Archbishop Carney Secondary School (ACRSS, commonly referred to as Carney) is a private Roman Catholic independent secondary school in Port Coquitlam, British Columbia. It is under charge of the Roman Catholic Archdiocese of Vancouver and is the newest Roman Catholic high school in the Lower Mainland with just under 600 registered students for the fall semester of September 2013.

History
Founded in 1994 by eight Roman Catholic parishes in the cities of Coquitlam, Port Coquitlam, Port Moody, Maple Ridge & Pitt Meadows, ACRSS had humble beginnings. In its first year, the school operated from portable classrooms on the parking lot of Our Lady of Assumption Catholic elementary school in Port Coquitlam with only 87 students.

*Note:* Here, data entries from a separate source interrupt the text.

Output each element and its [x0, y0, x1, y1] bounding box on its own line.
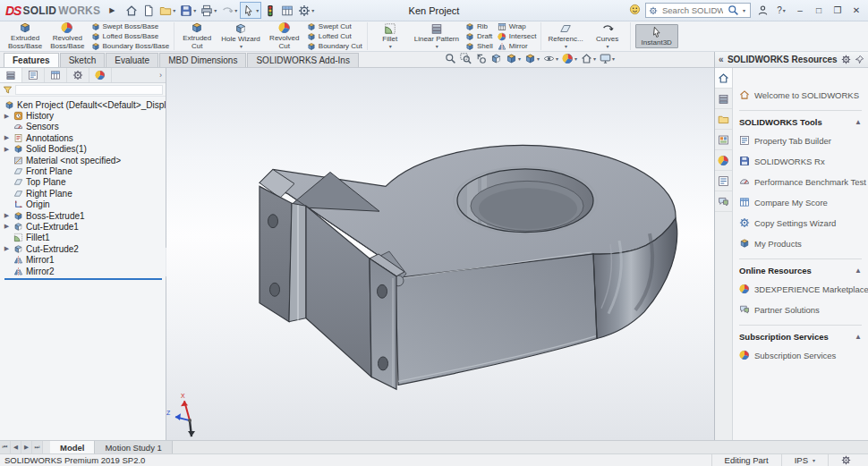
revolved-boss-button[interactable]: RevolvedBoss/Base [48, 21, 86, 51]
tree-item-front-plane[interactable]: Front Plane [3, 165, 166, 176]
solidworks-rx-link[interactable]: SOLIDWORKS Rx [739, 156, 862, 166]
intersect-button[interactable]: Intersect [498, 32, 537, 41]
feature-manager-tab[interactable] [0, 68, 22, 82]
boundary-boss-button[interactable]: Boundary Boss/Base [91, 42, 170, 51]
print-button[interactable]: ▾ [199, 2, 218, 19]
panel-expand-arrow-icon[interactable]: › [156, 68, 166, 82]
solidworks-resources-tab[interactable] [715, 68, 732, 89]
marketplace-link[interactable]: 3DEXPERIENCE Marketplace [739, 284, 862, 294]
model-tab[interactable]: Model [50, 441, 95, 453]
fillet-button[interactable]: Fillet▾ [372, 22, 408, 49]
tree-item-cut-extrude2[interactable]: ▶Cut-Extrude2 [3, 243, 166, 254]
welcome-link[interactable]: Welcome to SOLIDWORKS [739, 89, 862, 100]
design-library-tab[interactable] [715, 89, 732, 109]
home-button[interactable] [123, 2, 140, 19]
tree-item-history[interactable]: ▶History [3, 110, 166, 121]
tab-mbd-dimensions[interactable]: MBD Dimensions [159, 53, 246, 67]
tab-evaluate[interactable]: Evaluate [106, 53, 158, 67]
subscription-services-link[interactable]: Subscription Services [739, 350, 862, 360]
hole-wizard-button[interactable]: Hole Wizard▾ [219, 22, 262, 49]
lofted-cut-button[interactable]: Lofted Cut [307, 32, 362, 41]
extruded-cut-button[interactable]: ExtrudedCut [179, 21, 215, 51]
swept-boss-button[interactable]: Swept Boss/Base [91, 22, 170, 31]
zoom-fit-icon[interactable] [445, 53, 456, 64]
part-ken-project[interactable]: X Z [166, 68, 714, 440]
previous-study-button[interactable]: ◀ [11, 441, 21, 453]
file-explorer-tab[interactable] [715, 109, 732, 130]
rib-button[interactable]: Rib [465, 22, 493, 31]
wrap-button[interactable]: Wrap [498, 22, 537, 31]
tree-item-sensors[interactable]: Sensors [3, 122, 166, 132]
display-manager-tab[interactable] [89, 68, 112, 82]
new-document-button[interactable] [140, 2, 157, 19]
status-tag-button[interactable] [828, 454, 864, 466]
forum-tab[interactable] [715, 191, 732, 212]
minimize-button[interactable]: – [793, 3, 807, 19]
instant3d-button[interactable]: Instant3D [635, 24, 678, 49]
shell-button[interactable]: Shell [465, 42, 493, 51]
boundary-cut-button[interactable]: Boundary Cut [307, 42, 362, 51]
save-button[interactable]: ▾ [178, 2, 198, 19]
menu-flyout-arrow-icon[interactable]: ▶ [109, 6, 115, 14]
tree-item-annotations[interactable]: ▶Annotations [3, 132, 166, 143]
lofted-boss-button[interactable]: Lofted Boss/Base [91, 32, 170, 41]
tree-item-top-plane[interactable]: Top Plane [3, 177, 166, 188]
tree-item-mirror2[interactable]: Mirror2 [3, 266, 166, 276]
next-study-button[interactable]: ▶ [21, 441, 32, 453]
dimxpert-manager-tab[interactable] [67, 68, 89, 82]
appearances-scenes-tab[interactable] [715, 150, 732, 171]
login-button[interactable] [755, 3, 770, 19]
first-study-button[interactable]: ⏮ [0, 441, 11, 453]
previous-view-icon[interactable] [475, 53, 487, 64]
maximize-button[interactable]: □ [812, 3, 826, 19]
section-subscription-services[interactable]: Subscription Services▲ [739, 325, 862, 342]
performance-benchmark-link[interactable]: Performance Benchmark Test [739, 176, 862, 187]
rollback-bar[interactable] [4, 278, 162, 280]
property-manager-tab[interactable] [22, 68, 45, 82]
section-online-resources[interactable]: Online Resources▲ [739, 258, 862, 275]
view-palette-tab[interactable] [715, 130, 732, 150]
tree-root[interactable]: Ken Project (Default<<Default>_Display S… [3, 99, 166, 110]
graphics-viewport[interactable]: X Z [166, 68, 714, 440]
zoom-area-icon[interactable] [460, 53, 472, 64]
collapse-chevrons-icon[interactable]: « [719, 55, 724, 64]
hide-show-items-icon[interactable]: ▾ [543, 53, 558, 64]
tree-item-solid-bodies[interactable]: ▶Solid Bodies(1) [3, 144, 166, 155]
revolved-cut-button[interactable]: RevolvedCut [267, 21, 302, 51]
help-button[interactable]: ?▾ [774, 3, 788, 19]
extruded-boss-button[interactable]: ExtrudedBoss/Base [6, 21, 44, 51]
curves-button[interactable]: Curves▾ [590, 22, 625, 49]
help-search[interactable]: ▾ [645, 3, 751, 18]
motion-study-tab[interactable]: Motion Study 1 [95, 441, 172, 453]
configuration-manager-tab[interactable] [45, 68, 67, 82]
draft-button[interactable]: Draft [465, 32, 493, 41]
reference-geometry-button[interactable]: Referenc...▾ [546, 22, 584, 49]
pin-icon[interactable] [855, 55, 864, 64]
tree-item-boss-extrude1[interactable]: ▶Boss-Extrude1 [3, 210, 166, 221]
tree-item-mirror1[interactable]: Mirror1 [3, 254, 166, 265]
section-solidworks-tools[interactable]: SOLIDWORKS Tools▲ [739, 110, 862, 127]
mirror-button[interactable]: Mirror [498, 42, 537, 51]
linear-pattern-button[interactable]: Linear Pattern▾ [413, 22, 461, 49]
units-selector[interactable]: IPS▾ [781, 454, 828, 466]
tree-item-material[interactable]: Material <not specified> [3, 155, 166, 165]
custom-properties-tab[interactable] [715, 171, 732, 191]
close-button[interactable]: ✕ [849, 3, 864, 19]
undo-button[interactable]: ▾ [219, 2, 239, 19]
feedback-smiley-icon[interactable] [629, 4, 641, 17]
edit-appearance-icon[interactable]: ▾ [562, 53, 577, 64]
task-pane-gear-icon[interactable] [841, 55, 851, 64]
tree-item-cut-extrude1[interactable]: ▶Cut-Extrude1 [3, 221, 166, 232]
tab-features[interactable]: Features [4, 53, 59, 67]
tree-item-right-plane[interactable]: Right Plane [3, 188, 166, 199]
tree-item-fillet1[interactable]: Fillet1 [3, 233, 166, 243]
tree-item-origin[interactable]: Origin [3, 199, 166, 210]
property-tab-builder-link[interactable]: Property Tab Builder [739, 135, 862, 146]
view-settings-icon[interactable]: ▾ [600, 53, 615, 64]
restore-button[interactable]: ❐ [830, 3, 845, 19]
open-button[interactable]: ▾ [157, 2, 177, 19]
select-button[interactable]: ▾ [240, 2, 261, 19]
section-view-icon[interactable] [490, 53, 502, 64]
view-orientation-icon[interactable]: ▾ [506, 53, 521, 64]
swept-cut-button[interactable]: Swept Cut [307, 22, 362, 31]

The first wing of the permanent school was opened in September, 1995. A second wing of classrooms, expanded gymnasium and multi-purpose room were added two years later. Today, construction is underway to add the next phase; a Fine Arts wing.  Eventually the school plans to add an athletic Field House as well. The school is continuously growing, particularly in the areas of Fine Arts and Athletics. These facilities are needed to address these growing needs and provide an inspiring quality of education for Archbishop Carney's students. Approval from the Archdiocese of the field house is still required and will need the full support of the entire community in order to be achieved.

As of 2009, SMART boards have been incorporated into the classroom curriculum.

Independent school status 

Archbishop Carney is classified as a Group 1 school under British Columbia's Independent School Act. It receives 50 per cent funding from the Ministry of Education. The school receives no funding for capital costs. It is under charge of the Roman Catholic Archdiocese of Vancouver. Ultimately, this funding model means the school must rely on tuition and the generosity of its community.

Academic performance 

Archbishop Carney is ranked by the Fraser Institute. In 2017–18, it was ranked 36 out of 251 Vancouver lower mainland schools.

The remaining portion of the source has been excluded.